ふと、利家は周囲に人がいないことを確認すると、近くの刀を手に取り鞘を抜いた。そしてそれを布団の中に隠しておく。


足音が聞こえて家康がやってきて障子を開けた。

「果たしてこの年寄りに内府を討つことができるだろうか?」心の中で利家は思った。

「ごめん」といって家康が利家の前に現れた。

利家は起き上がろうとしたが、

「そのまま、そのまま。」と家康は言った

「では、このままで」

「大納言様、お加減はいかがでしょうか?」

「恥ずかしながら寄る年波には勝てませんな」

「いやいや。かつては槍の又左でならした大納言様じゃ。じきによくなりましょう。これは手前が自らつくりました薬でござる。よろしかったらお飲みくだされ」

「これは、誠にかたじけない」

「大納言様は今の豊臣家にとってなくてはならぬお方じゃ。殿下のあとを追うのはもう少しさきでよろしいとおもうがの。」

「殿下も寂しいのでありましょうよ。わしと殿下は若いころから信長さまにつかえ仲が良かった。又左も早く来い。とおっしゃっておるのでしょう。」

「とりあえず、大納言様のお顔をみれてよかった。それでは失礼いたします。」

そういうと家康は利家の部屋を出た。


利家の屋敷を出た家康は「利家は長くない」と考えていた。


家康が帰ったあと、利家は利長と利政を部屋に呼んだ。

「利長。わしは家康を斬れなかった。
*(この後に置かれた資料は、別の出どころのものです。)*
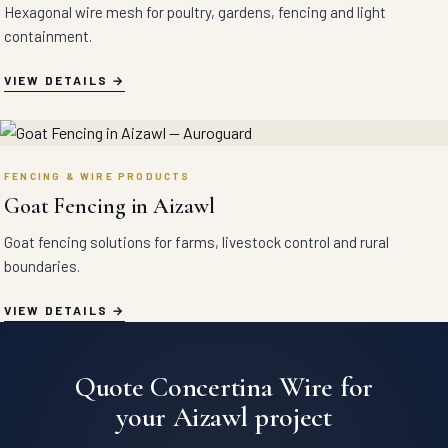
Hexagonal wire mesh for poultry, gardens, fencing and light
containment.
VIEW DETAILS
FENCING & WIRE PRODUCTS
Goat Fencing in Aizawl
Goat fencing solutions for farms, livestock control and rural
boundaries.
VIEW DETAILS
Quote Concertina Wire for
your Aizawl project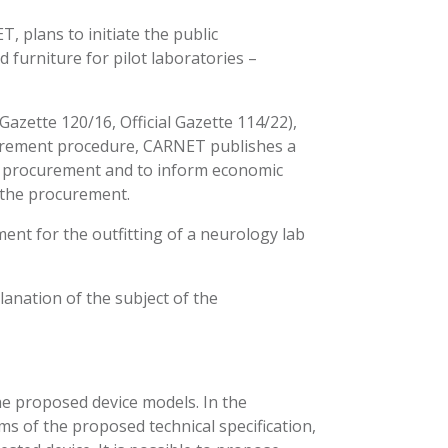
 plans to initiate the public
urniture for pilot laboratories –
Gazette 120/16, Official Gazette 114/22),
urement procedure, CARNET publishes a
he procurement and to inform economic
 the procurement.
ent for the outfitting of a neurology lab
lanation of the subject of the
 the proposed device models. In the
 items of the proposed technical specification,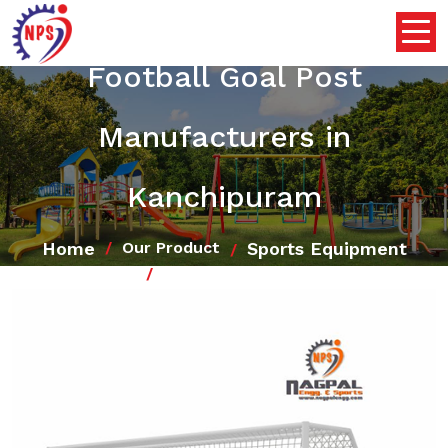
Football Goal Post
Manufacturers in
Kanchipuram
Home
Sports Equipment
Our Product
Football Goal Post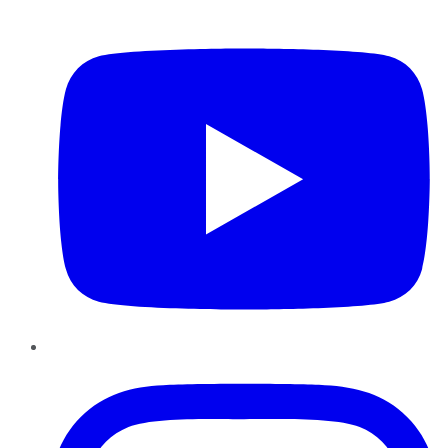
YouTube
Instagram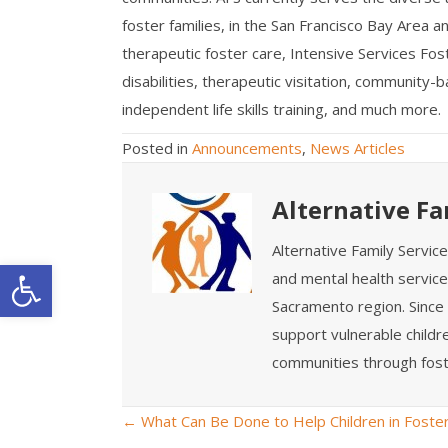
foster families, in the San Francisco Bay Area
therapeutic foster care, Intensive Services Fos
disabilities, therapeutic visitation, community-
independent life skills training, and much more.
Posted in
Announcements
,
News Articles
Alternative Fa
Alternative Family Servic
Open toolbar
and mental health service
Sacramento region. Since 
support vulnerable childre
communities through fost
← What Can Be Done to Help Children in Foste
P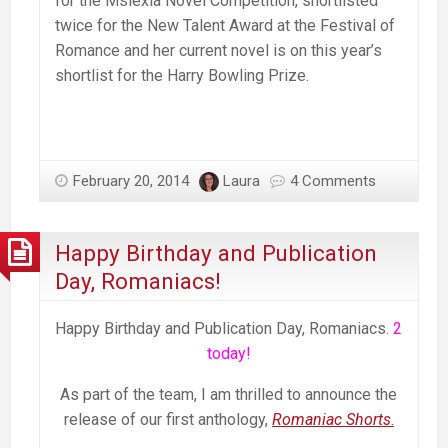
for the Mslexia Novel Competition, shortlisted
twice for the New Talent Award at the Festival of
Romance and her current novel is on this year’s
shortlist for the Harry Bowling Prize.
February 20, 2014
Laura
4 Comments
Happy Birthday and Publication
Day, Romaniacs!
Happy Birthday and Publication Day, Romaniacs.
2
today!
As part of the team, I am thrilled to announce the
release of our first anthology,
Romaniac Shorts
.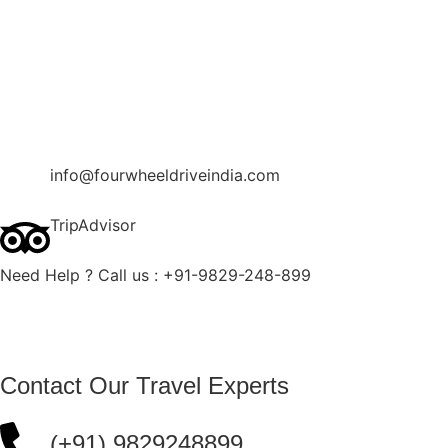
Contact Us
Blog
Enquire Now
info@fourwheeldriveindia.com
TripAdvisor
Need Help ? Call us : +91-9829-248-899
Contact Our Travel Experts
(+91) 9829248899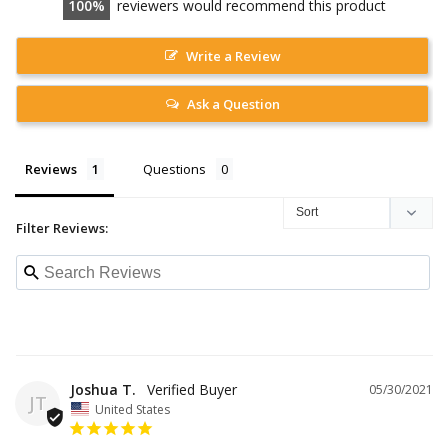
100
reviewers would recommend this product
Write a Review
Ask a Question
Reviews
Questions
Filter Reviews:
Joshua T.
05/30/2021
JT
United States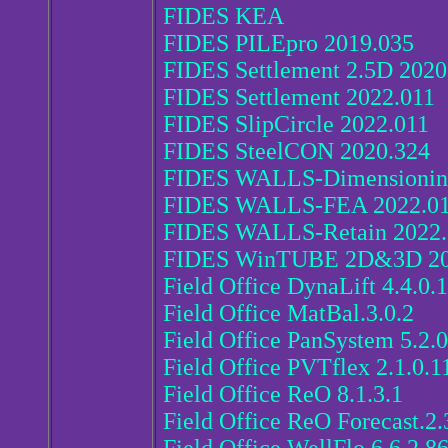
FIDES KEA
FIDES PILEpro 2019.035
FIDES Settlement 2.5D 2020
FIDES Settlement 2022.011
FIDES SlipCircle 2022.011
FIDES SteelCON 2020.324
FIDES WALLS-Dimensionin
FIDES WALLS-FEA 2022.0
FIDES WALLS-Retain 2022.
FIDES WinTUBE 2D&3D 2
Field Office DynaLift 4.4.0.
Field Office MatBal.3.0.2
Field Office PanSystem 5.2.0
Field Office PVTflex 2.1.0.1
Field Office ReO 8.1.3.1
Field Office ReO Forecast.2.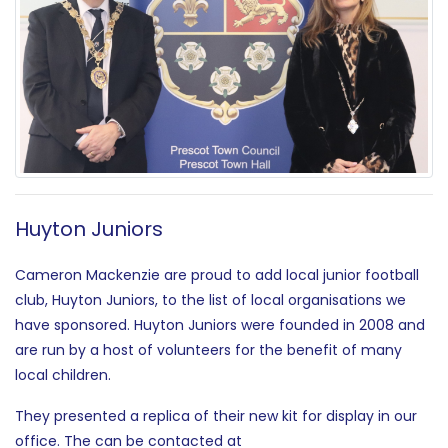
Huyton Juniors
Cameron Mackenzie are proud to add local junior football
club, Huyton Juniors, to the list of local organisations we
have sponsored. Huyton Juniors were founded in 2008 and
are run by a host of volunteers for the benefit of many
local children.
They presented a replica of their new kit for display in our
office. The can be contacted at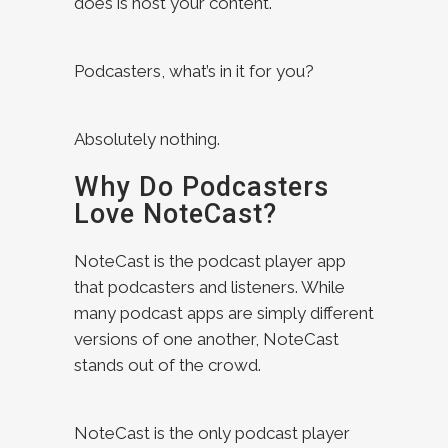
does is host your content.
Podcasters, what’s in it for you?
Absolutely nothing.
Why Do Podcasters
Love NoteCast?
NoteCast is the podcast player app
that podcasters and listeners. While
many podcast apps are simply different
versions of one another, NoteCast
stands out of the crowd.
NoteCast is the only podcast player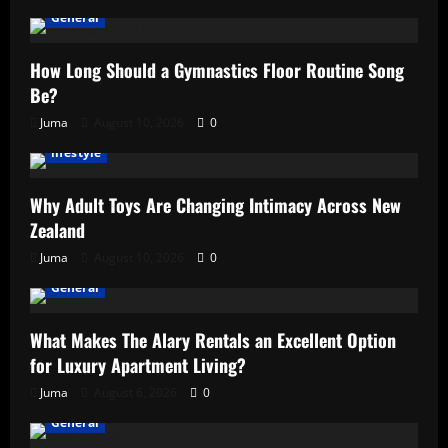
General
How Long Should a Gymnastics Floor Routine Song
Be?
Juma
August 10, 2026
0
lifestyle
Why Adult Toys Are Changing Intimacy Across New
Zealand
Juma
August 10, 2026
0
General
What Makes The Alary Rentals an Excellent Option
for Luxury Apartment Living?
Juma
August 6, 2026
0
General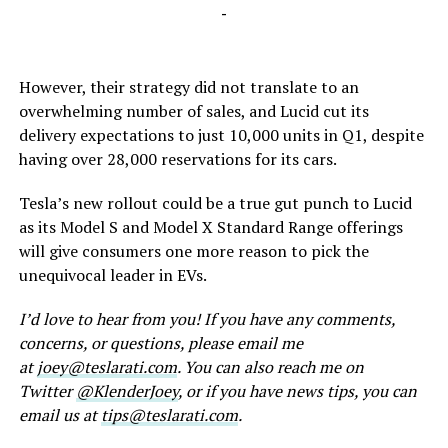
-
However, their strategy did not translate to an
overwhelming number of sales, and Lucid cut its
delivery expectations to just 10,000 units in Q1, despite
having over 28,000 reservations for its cars.
Tesla’s new rollout could be a true gut punch to Lucid
as its Model S and Model X Standard Range offerings
will give consumers one more reason to pick the
unequivocal leader in EVs.
I’d love to hear from you! If you have any comments,
concerns, or questions, please email me
at
joey@teslarati.com
. You can also reach me on
Twitter
@KlenderJoey
, or if you have news tips, you can
email us at
tips@teslarati.com
.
」そういって布団から刀を出した。

「父上」

「わしは信長公と藤吉郎につかえたが、天下人になるには器量がいる。今一番器量があるのが家康であろうよ。利長、お前は家康に従え」

「ハッ」

「利政、おぬしは治部殿に従え。この歌舞伎者前田利家の気概を内府にみせつけるのじゃ」

「ハッ」利政は嬉しそうだった。

「家康め、わしがもう長くないことを勘づきおったな。。。藤吉郎、すまぬ」

そういって利家は眠った。


そして、利家は死んだ。その日「事件」は起こった。

福島、黒田、加藤、細川のいわゆる武断派が三成を襲う計画を起こした。

いわゆる「石田三成襲撃事件」である。三成は佐竹の手助けで大阪から伏見城に逃れていた。それを知って伏見にも飛び火した。
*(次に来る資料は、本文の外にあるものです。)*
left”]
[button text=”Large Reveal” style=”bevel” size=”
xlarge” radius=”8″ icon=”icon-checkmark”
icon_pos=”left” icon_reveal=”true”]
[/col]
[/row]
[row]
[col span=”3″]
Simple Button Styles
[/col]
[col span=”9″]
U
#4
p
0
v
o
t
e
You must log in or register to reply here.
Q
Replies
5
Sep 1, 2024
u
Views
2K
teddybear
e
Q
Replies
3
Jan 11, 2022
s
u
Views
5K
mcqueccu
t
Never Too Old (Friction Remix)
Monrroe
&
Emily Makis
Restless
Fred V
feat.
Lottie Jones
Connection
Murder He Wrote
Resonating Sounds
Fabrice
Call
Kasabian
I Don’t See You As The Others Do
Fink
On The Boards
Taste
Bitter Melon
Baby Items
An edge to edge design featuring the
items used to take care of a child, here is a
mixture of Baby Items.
清正は「正直」困っていた。三成は確かに食えぬところがあるが、決して私利私欲のために動いているわけではない。ただただ豊臣家のために働いているに過ぎない。「周囲の武将は佐吉は天下をわたくしにする」と叫んでいるが、そんなことを考えるような人物ではないことを知っていた。
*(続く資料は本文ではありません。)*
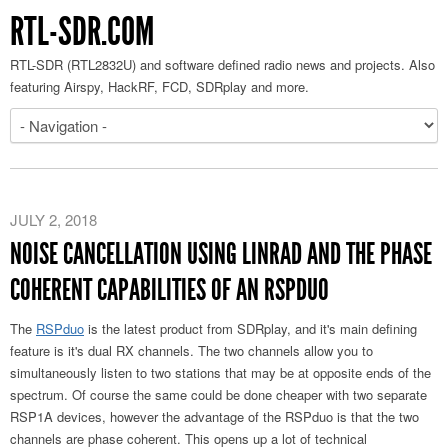
RTL-SDR.COM
RTL-SDR (RTL2832U) and software defined radio news and projects. Also
featuring Airspy, HackRF, FCD, SDRplay and more.
JULY 2, 2018
NOISE CANCELLATION USING LINRAD AND THE PHASE
COHERENT CAPABILITIES OF AN RSPDUO
The
RSPduo
is the latest product from SDRplay, and it's main defining
feature is it's dual RX channels. The two channels allow you to
simultaneously listen to two stations that may be at opposite ends of the
spectrum. Of course the same could be done cheaper with two separate
RSP1A devices, however the advantage of the RSPduo is that the two
channels are phase coherent. This opens up a lot of technical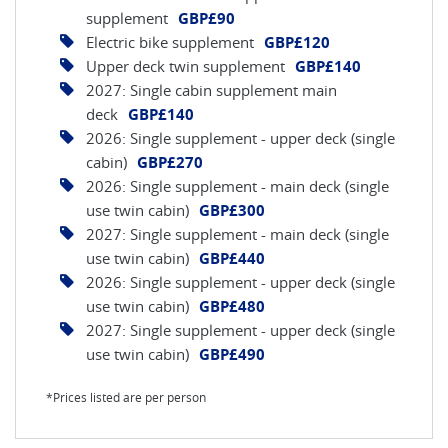
supplement
GBP£90
Electric bike supplement
GBP£120
Upper deck twin supplement
GBP£140
2027: Single cabin supplement main
deck
GBP£140
2026: Single supplement - upper deck (single
cabin)
GBP£270
2026: Single supplement - main deck (single
use twin cabin)
GBP£300
2027: Single supplement - main deck (single
use twin cabin)
GBP£440
2026: Single supplement - upper deck (single
use twin cabin)
GBP£480
2027: Single supplement - upper deck (single
use twin cabin)
GBP£490
*Prices listed are per person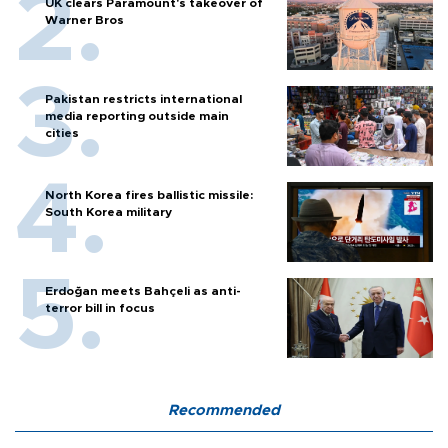
UK clears Paramount's takeover of
Warner Bros
Pakistan restricts international
media reporting outside main
cities
North Korea fires ballistic missile:
South Korea military
Erdoğan meets Bahçeli as anti-
terror bill in focus
Recommended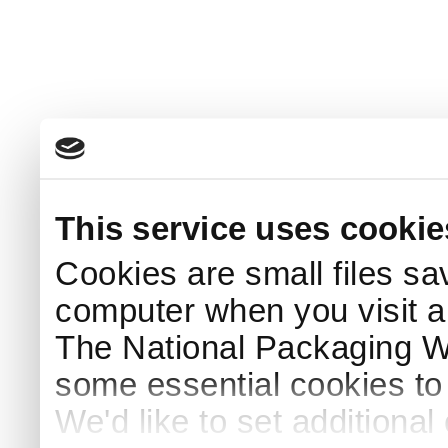
This service uses cookie
Cookies are small files sa
computer when you visit a
The National Packaging 
some essential cookies to
We'd like to set additiona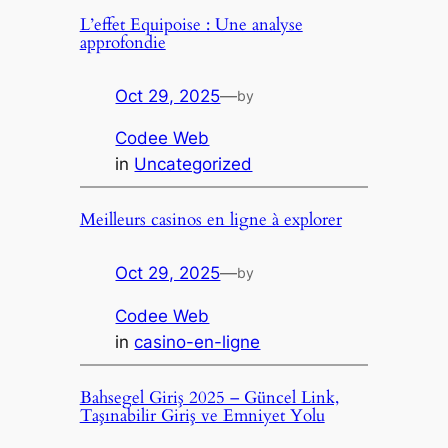
L’effet Equipoise : Une analyse
approfondie
Oct 29, 2025
—
by
Codee Web
in
Uncategorized
Meilleurs casinos en ligne à explorer
Oct 29, 2025
—
by
Codee Web
in
casino-en-ligne
Bahsegel Giriş 2025 – Güncel Link,
Taşınabilir Giriş ve Emniyet Yolu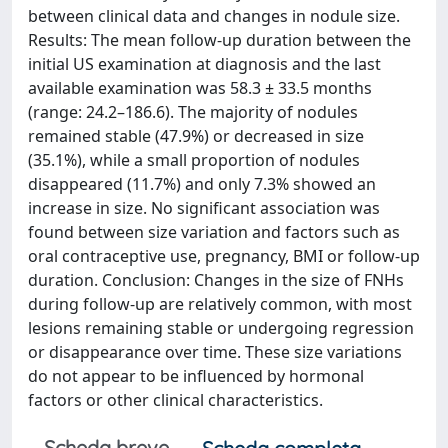
between clinical data and changes in nodule size.
Results: The mean follow-up duration between the
initial US examination at diagnosis and the last
available examination was 58.3 ± 33.5 months
(range: 24.2–186.6). The majority of nodules
remained stable (47.9%) or decreased in size
(35.1%), while a small proportion of nodules
disappeared (11.7%) and only 7.3% showed an
increase in size. No significant association was
found between size variation and factors such as
oral contraceptive use, pregnancy, BMI or follow-up
duration. Conclusion: Changes in the size of FNHs
during follow-up are relatively common, with most
lesions remaining stable or undergoing regression
or disappearance over time. These size variations
do not appear to be influenced by hormonal
factors or other clinical characteristics.
Scheda breve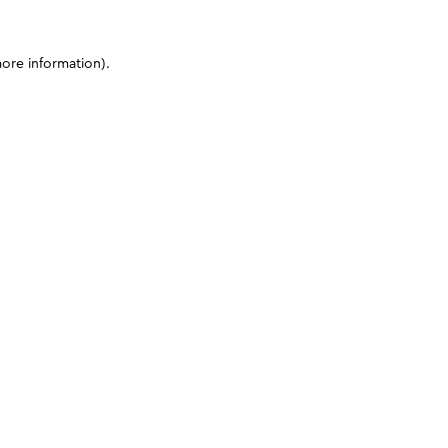
more information)
.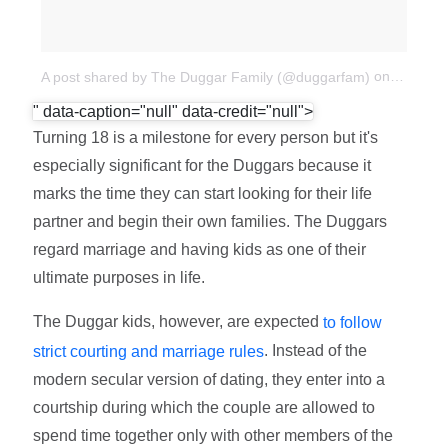
on
Apr 21,
A post shared by The Duggar Family (@duggarfam)
" data-caption="null" data-credit="null">
Turning 18 is a milestone for every person but it's
especially significant for the Duggars because it
marks the time they can start looking for their life
partner and begin their own families. The Duggars
regard marriage and having kids as one of their
ultimate purposes in life.
The Duggar kids, however, are expected
to follow
. Instead of the
strict courting and marriage rules
modern secular version of dating, they enter into a
courtship during which the couple are allowed to
spend time together only with other members of the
ただ一つだけ言えるのは「秀吉」という人物に近づきすぎた。ということだ。

「おもえば。哀れな男よ」そう思っている。

しかし、福島はじめ武断派の大名から誘われればそれに従う事しかできないのも事実だった。それに今家康に「恩」を売っておけば、あとで交渉がやりやすいというものだった。清正が家康の養女を側室としたのはそういう外交技術からの事であった。

清正は立ち上がり「ちと厠(かわや)にいってまいる」といって中座した。

厠から出て手水で手を洗っているときに、声が聞こえた。

「九兵衛だな」

「殿、何か御用で。」九兵衛というのは清正の飼っている「忍び」の頭である。

「この文を、治部に届けてくれ」

「わかりました」

そういって文を受け取ると風のごとく消えていた。



三成のもとに清正の文が届けられたのは四半時たってからであった。

「馬鹿な。。」三成は絶句した

「殿、加藤様はなんと?」島左近である。

「家康を頼れとある。わしがあの憎い家康に頼るのならばここで討たれたほうがよい」

「それは妙案でござるな」と左近は唸った。

「内府とて殿が頼ってきているのを無下に断れないでしょう。」

「もし家康がわしを襲ってきたなら?」

「殿は今「ここでうたれたほうがよい」と申しました。ここで討たれようと家康の屋敷で討たれようと同じでござる」

「うぅ」

「こうしてはおれません。早くご出立を」

そして家康屋敷まで逃れた。


この事件は家康が仲裁となって解決した。

三成は奉行衆を辞し、隠居するかたちで決着がついた。

三成は家康の次男結城秀康の軍勢に守られて居城佐和山に着いた。


こうして「事件」は解決した。しかし、これが序章であることは誰も知らない。